What is needed is the full set of records, word for word, with no pictures.

##### Data extracts

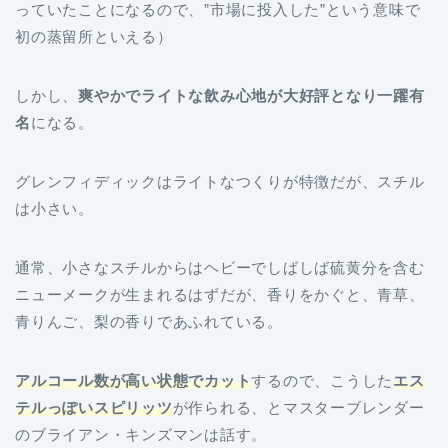
っていたことになるので、”市場に投入した”という意味で
初の蒸留所といえる）
しかし、
爽やかでライトな飲み心地が大好評となり一躍有
名
になる。
グレンフィディックはライトなつくりが特徴だが、スチル
は小さい。
通常、小さなスチルからはヘビーでしばしば硫黄分を含む
ニューメークが生まれるはずだが、香りをかぐと、青草、
青りんご、梨の香りであふれている。
アルコール数が高い状態でカット
するので、こうした
エス
テルっぽいスピリッツ
が作られる、とマスターブレンダー
のブライアン・キンズマンは話す。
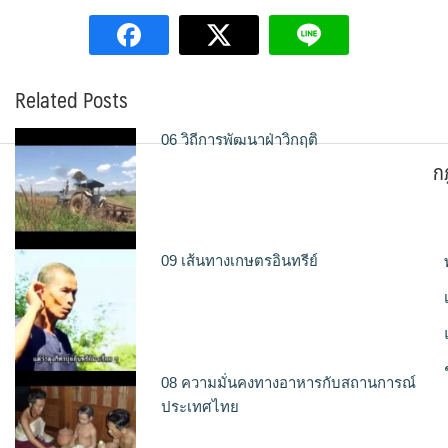
Related Posts
06 วิถีการพัฒนาฝ่าวิกฤติ
ก
09 เส้นทางเกษตรอินทรีย์
08 ความมั่นคงทางอาหารกับสถานการณ์
ประเทศไทย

##########

#### [Response box]
っていたことになるので、”市場に投入した”という意味で
初の蒸留所といえる）
しかし、
爽やかでライトな飲み心地が大好評となり一躍有
名
になる。
グレンフィディックはライトなつくりが特徴だが、スチル
は小さい。
通常、小さなスチルからはヘビーでしばしば硫黄分を含む
ニューメークが生まれるはずだが、香りをかぐと、青草、
青りんご、梨の香りであふれている。
アルコール数が高い状態でカット
するので、こうした
エス
テルっぽいスピリッツ
が作られる、とマスターブレンダー
のブライアン・キンズマンは話す。
Related Posts
06 วิถีการพัฒนาฝ่าวิกฤติ
ก
09 เส้นทางเกษตรอินทรีย์
08 ความมั่นคงทางอาหารกับสถานการณ์
ประเทศไทย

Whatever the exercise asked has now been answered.